Monday, May 20, 2013

Those Little Life Moments

I'm a firm believer that every person has moments in their lives that shape who they are and what they value. For me one such moment happened when I was in the third grade. I had gotten a letter asking my parents to attend a meeting with other parents because I was selected to be in the Gifted and Talented program. At first my parents were overjoyed. We loaded ourselves into the car and made our way to the school library all the while with them telling me how proud they were of me for doing so well in school. But things changed once we got there. The program itself was wonderful but the parents... well lets just say I've never seen such a pretentious bunch in my life. One mom in particular was especially snooty. When the program's instructor opened up the floor for the parents to speak this one particular mom stood up and requested that the children in the program be separated from the children of average intelligence and under no circumstances were they to be around children with learning disabilities because and I quote "Our children are of a much higher caliber and we must not allow them to lower themselves by associating themselves with those kinds of people." To my (and my mother's horror) other parents started to agree with her. Now before we go further I think I should point out some pertinent information that might explain why what happened next happened:

  • My father and sister have dyslexia one of those "learning disabilities" those parents didn't want their kids associated with. (Granted my "learning disabled" father has one hell of a career that pays very very well- so much so that I was lucky enough to have a mom that got to stay home with us kids.)
  • My mom is of Native American and Irish decent. She doesn't handle discrimination well and that fiery Irish temper is a family trait that has not diminished over the generations.
Now with all the grace that my mother's Irish temper would allow she stood straight up and walked down to where those parents were sitting and relishing in how much "better" they were. Now my mom is a short thing with curly brown hair and glasses, not exactly the most intimidating person you'll ever meet but in that moment she seemed like she was 10 feet tall with fire billowing out her nose. And you could tell those other parents felt that too. I will never forget her looking at them and saying loudly:

      "Are you KIDDING me? We are talking about children! You're saying we shouldn't allow our kids to associate with others based on a test score!!!"
      "To be quite frank Mrs. Freund those children just are not good enough and we must surround our children with the right type of people from an early age."
You can imagine how well that comment was received by my mother.
      "Well to be quite frank Ms.(name that shall not be mentioned), I would allow my children to associate herself with 'those type' of people before I'd ever let her be around such a snobby, holier than thou, hypocritical, pathetic excuse for a human being like you! My child is no better than any other kid and I hate to break it to ya sister but neither is yours!" 

And with that she took my hand and led me out of that library slowly, with her head held high and fire in her eyes and some other parents followed suit. I can honestly say the program had a few less kids that year but I had never been so proud of my mom in my life and will remember that night till the day I die. 

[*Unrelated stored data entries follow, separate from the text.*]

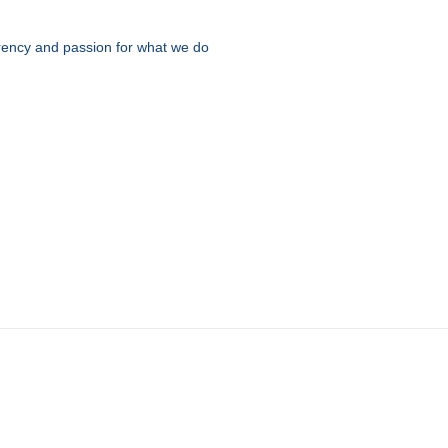
parency and passion for what we do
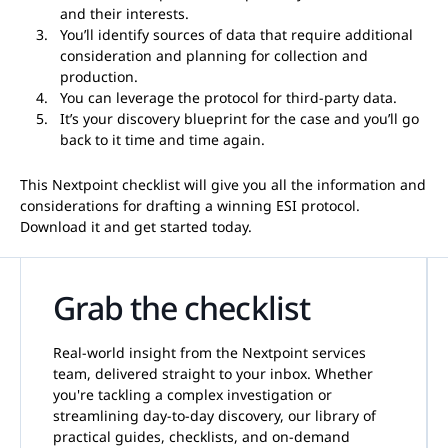
and their interests.
You’ll identify sources of data that require additional
consideration and planning for collection and
production.
You can leverage the protocol for third-party data.
It’s your discovery blueprint for the case and you’ll go
back to it time and time again.
This Nextpoint checklist will give you all the information and
considerations for drafting a winning ESI protocol.
Download it and get started today.
Grab the checklist
Real-world insight from the Nextpoint services
team, delivered straight to your inbox. Whether
you're tackling a complex investigation or
streamlining day-to-day discovery, our library of
practical guides, checklists, and on-demand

I'm a person with a set of very important values. I'm pretty easy going and have a sort of live and let live vibe with the very important exception when it comes to a certain set of values I uphold myself to (then that feisty Irish temper makes it out of my DNA in a not so pretty way). One such value was learned that day my mom stood up to those women in the library. Do not discriminate. Never treat others as if they are less than yourself because the value of a human being is not measured on any test. It's not measured by their race, attractiveness, I.Q., sexuality, their income... the value of a person comes from inside. A valuable person is someone who leaves this world better than when they came in. A valuable person is someone who sees someone in need and has the ability to help them and does. A valuable person sees the value in others and brings it out in them so people can see them the way they do too. Every day I try to be a valuable person. Sometimes I fail at it but every day I try. 

I've been thinking about that night a lot as I've been writing my fourth book; Lessons Learned from Arnold St. James. It's my first YA novel (And it will be written under my maiden name so that kids won't read one of my romantic suspense novels and think it'll be like this one) but it's one of those books I feel just has to be written about overcoming the stereotypes of people with special needs. I feel like it is a topic that is not addressed enough. Prior to my work as a novelist I worked with adults with moderate to severe special needs, teaching them life skills and taking them out into the community. I will tell you something, I am a better person for knowing them than I ever was for knowing some of my "gifted" friends. You want to see strength? You want to see courage? You want to see determination? You get your butt to a Special Olympics competition.